July 12th, 2025

The Patient Did Well — So the Insurance Company Won’t Pay

Sometimes, you can predict a bad outcome. Examples:

  • Proposing marriage after an awkward first date — and doing so over gas station nachos.
  • Moving to a Cambridge apartment with no off-street parking, then buying a Tesla Cybertruck.
  • Trying to recruit for ID fellowships from a group of cosmetic dermatologists.

But predicting what happens in clinical medicine? Not so easy.

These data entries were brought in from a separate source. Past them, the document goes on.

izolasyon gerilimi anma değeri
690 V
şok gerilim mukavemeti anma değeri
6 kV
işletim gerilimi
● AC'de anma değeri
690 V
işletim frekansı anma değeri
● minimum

Which is why the clairvoyance expected by certain health insurance companies baffles the mind — they seem to believe we can diagnose, prognosticate, and determine outcomes with the omniscience of the Oracle of Delphi.

Take this recent gem. I’m sharing it here not because it’s unusual, but because the absurdity deserves a moment in the spotlight.

(Part of a series.)

Here’s the scenario (some details changed to protect privacy):

The patient, a 64-year-old man, went to our emergency room with fatigue, acute kidney injury, and a hemoglobin drop. He’d recently undergone gastric sleeve surgery, making the clinical status more uncertain than usual — plus a background of diabetes and high blood pressure as medical comorbidities. Given the symptoms and risk factors, he was admitted to medicine for hydration, monitoring, and endoscopy. He got better. We all celebrated. Cue the credits.

But then… the sequel. (Spoiler alert: It’s a horror film.)

A few days later, I received an email saying that the insurance company had denied inpatient level of care — in plain English, they didn’t want to pay. Would I have time to do a “peer-to-peer” discussion to try and reverse the decision?

They might as well have asked me to call an airline to rebook a cancelled flight during a massive Nor’easter, that’s how much I was looking forward to this task. But given how justified the admission was, and my trying to be a team player to defend good clinical practice in the face of our Private Insurance Overlords, I set up some time to talk with my “peer.”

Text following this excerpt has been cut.